Balkinization  

Friday, January 13, 2012

The "Absolute" Ministerial Exception

JB

In the Hosanna-Tabor case, the Supreme Court for the first time recognized a ministerial exception under the First Amendment, insulating church officials from lawsuits by (some of) their former employees. Different versions of the ministerial exception have existed in the circuit courts for many years, but now the Supreme Court has weighed in, in what seemed, at least at first glance, to be a rather uncompromising version of the doctrine.

One of the curious features of the Supreme Court's version of the ministerial exception is that the rule is stated in absolute terms that eschew all attempts at balancing. Once an employee is characterized as a minister, then the religious body has an absolute right to fire them for any reason. Inquiries into pretext are dismissed. As the Court explains, "The purpose of the exception is not to safeguard a church’s decision to fire a minister only when it is made for a religious reason. The exception instead ensures that the authority to select and control who will minister to the faithful—a matter `strictly ecclesiastical,'—is the church’s alone."

Note that in choosing this rule, the Court does not merely reject a balancing approach; it even rejects the strict scrutiny rule that applies when government restricts free speech or association, or that applied in its own free exercise cases before the Smith decision.

Such an absolute rule inevitably puts pressure on other aspects of the doctrine. The most obvious will be who counts as a "minister" for purposes of the ministerial exception. The more categorical the rule that exempts employment decisions from legal scrutiny, the narrower the class of "ministers" will have to be to avoid manifest injustices.

To be sure, the Court might eventually create a series of limited exceptions for cases in which the church attempts to use the power to fire to blackmail or silence an employee from disclosing misconduct by the church or its officials or other ministers. Whether or not this can be done in a predictable or principled way, it suggests another pressure point in the doctrine as announced.

That pressure point is the distinction between internal church decisions and outward action. To create a ministerial exception, which exempts churches from liability, the Court must distinguish Employment Division v. Smith, which held that there is no free exercise violation when states apply a rule of general applicability to religiously motivated conduct. Under Smith, one might think that there should be no ministerial exception at all.
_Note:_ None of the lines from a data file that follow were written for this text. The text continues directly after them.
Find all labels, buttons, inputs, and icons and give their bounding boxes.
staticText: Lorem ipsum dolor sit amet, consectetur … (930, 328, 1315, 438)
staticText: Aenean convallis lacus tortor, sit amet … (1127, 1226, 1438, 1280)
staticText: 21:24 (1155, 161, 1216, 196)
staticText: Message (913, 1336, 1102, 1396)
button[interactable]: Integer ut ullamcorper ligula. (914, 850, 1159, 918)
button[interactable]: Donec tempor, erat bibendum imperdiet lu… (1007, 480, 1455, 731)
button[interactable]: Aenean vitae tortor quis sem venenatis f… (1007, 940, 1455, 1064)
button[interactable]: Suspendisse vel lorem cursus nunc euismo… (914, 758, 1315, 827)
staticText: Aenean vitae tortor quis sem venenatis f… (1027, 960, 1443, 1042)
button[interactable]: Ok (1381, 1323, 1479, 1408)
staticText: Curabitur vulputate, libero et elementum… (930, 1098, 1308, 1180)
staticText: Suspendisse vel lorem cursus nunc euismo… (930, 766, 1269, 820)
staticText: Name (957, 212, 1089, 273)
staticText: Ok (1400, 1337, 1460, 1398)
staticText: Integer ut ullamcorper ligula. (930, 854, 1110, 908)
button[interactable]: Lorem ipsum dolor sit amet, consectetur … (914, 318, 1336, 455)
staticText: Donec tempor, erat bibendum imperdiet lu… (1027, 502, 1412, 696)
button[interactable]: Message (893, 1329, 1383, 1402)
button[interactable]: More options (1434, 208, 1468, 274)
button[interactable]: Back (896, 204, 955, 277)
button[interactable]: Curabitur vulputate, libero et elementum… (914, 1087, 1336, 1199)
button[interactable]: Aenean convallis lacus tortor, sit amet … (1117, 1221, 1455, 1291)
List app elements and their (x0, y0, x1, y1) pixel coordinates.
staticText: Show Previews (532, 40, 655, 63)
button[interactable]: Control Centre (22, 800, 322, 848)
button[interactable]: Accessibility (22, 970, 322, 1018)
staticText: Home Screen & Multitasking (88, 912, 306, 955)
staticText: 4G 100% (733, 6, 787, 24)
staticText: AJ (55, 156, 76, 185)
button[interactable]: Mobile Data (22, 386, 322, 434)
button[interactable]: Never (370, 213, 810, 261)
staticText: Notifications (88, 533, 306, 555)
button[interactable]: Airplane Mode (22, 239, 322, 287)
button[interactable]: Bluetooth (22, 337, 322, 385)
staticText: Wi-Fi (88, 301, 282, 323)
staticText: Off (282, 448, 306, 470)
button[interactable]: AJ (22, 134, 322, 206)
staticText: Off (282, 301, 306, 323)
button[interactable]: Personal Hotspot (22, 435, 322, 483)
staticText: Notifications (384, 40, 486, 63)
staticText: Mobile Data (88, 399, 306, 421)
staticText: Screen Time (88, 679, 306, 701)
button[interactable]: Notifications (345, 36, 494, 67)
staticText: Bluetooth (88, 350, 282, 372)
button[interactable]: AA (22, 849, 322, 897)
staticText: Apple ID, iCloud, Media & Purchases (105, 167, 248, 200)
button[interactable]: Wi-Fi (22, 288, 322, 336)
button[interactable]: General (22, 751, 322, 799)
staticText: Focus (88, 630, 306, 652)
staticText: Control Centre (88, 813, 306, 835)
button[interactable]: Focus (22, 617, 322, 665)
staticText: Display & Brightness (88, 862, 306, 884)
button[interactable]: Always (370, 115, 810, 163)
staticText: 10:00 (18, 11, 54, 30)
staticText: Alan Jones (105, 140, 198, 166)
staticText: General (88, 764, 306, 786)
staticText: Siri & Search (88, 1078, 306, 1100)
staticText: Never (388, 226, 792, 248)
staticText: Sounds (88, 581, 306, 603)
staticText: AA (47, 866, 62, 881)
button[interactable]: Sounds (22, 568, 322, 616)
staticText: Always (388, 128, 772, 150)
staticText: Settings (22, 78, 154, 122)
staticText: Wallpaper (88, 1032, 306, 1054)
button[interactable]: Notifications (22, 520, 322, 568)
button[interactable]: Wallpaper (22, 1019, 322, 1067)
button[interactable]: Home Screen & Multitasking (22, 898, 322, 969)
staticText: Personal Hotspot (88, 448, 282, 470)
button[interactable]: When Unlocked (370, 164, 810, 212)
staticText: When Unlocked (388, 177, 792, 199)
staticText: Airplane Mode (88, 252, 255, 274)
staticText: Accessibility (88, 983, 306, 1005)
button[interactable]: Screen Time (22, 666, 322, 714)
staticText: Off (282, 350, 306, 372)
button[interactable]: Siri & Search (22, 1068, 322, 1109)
The Court responds that "It is true that the ADA’s prohibition on retaliat[ory firing], like Oregon’s prohibition on peyote use, is a valid and neutral law of general applicability. But a church’s selection of its ministers is unlike an individual’s ingestion of peyote. Smith involved government regulation of only outward physical acts. The present case, in contrast, concerns
government interference with an internal church decision that affects the faith and mission of the church itself."

A categorical rule like the one announced in Hosanna-Tabor thus puts pressure on the distinction between purely internal church decisions, on the one hand, and what the Court calls "outward physical acts" that affect the world beyond the church. In the later case, the rule of Smith apparently still applies.

If a church fires an employee for whistleblowing, or threatens to fire them unless they engage in fraud, criminal conspiracy, or obstruction of justice, should we consider this an "outward physical act" that has external effects on the world, like smoking peyote? Or would imposing liability in these cases be tantamount to a doctrine of "pretext," a solution which the Court explicitly rejected in Hosanna-Tabor?

One way of resolving this problem is to say that criminal prosecutions against church officials may still proceed in such cases; but that employees may not sue for reinstatement, back pay, or damages. Nevertheless, if we grant that church officials can be held criminally culpable for blackmailing employees or for coercing their employees to obstruct justice or otherwise violate the law, there's a fairly strong argument that the ministerial exception should not apply, especially if what former employees are seeking is not reinstatement, but simply damages. After all, if the state may bring criminal charges, it is pretty clearly already interfering in church affairs.

The Court is not oblivious to these problems. Nevertheless, it dodges these questions in the current case, pointing out that there will be plenty of time to decide them in the future. And it will have years of prior experience in the circuit courts to work with in order to come up with manageable rules.

When it does so, however, the seemingly absolute rule of Hosanna-Tabor may prove less absolute that it currently appears, and the unanimity presented in this decision will likely give way as well.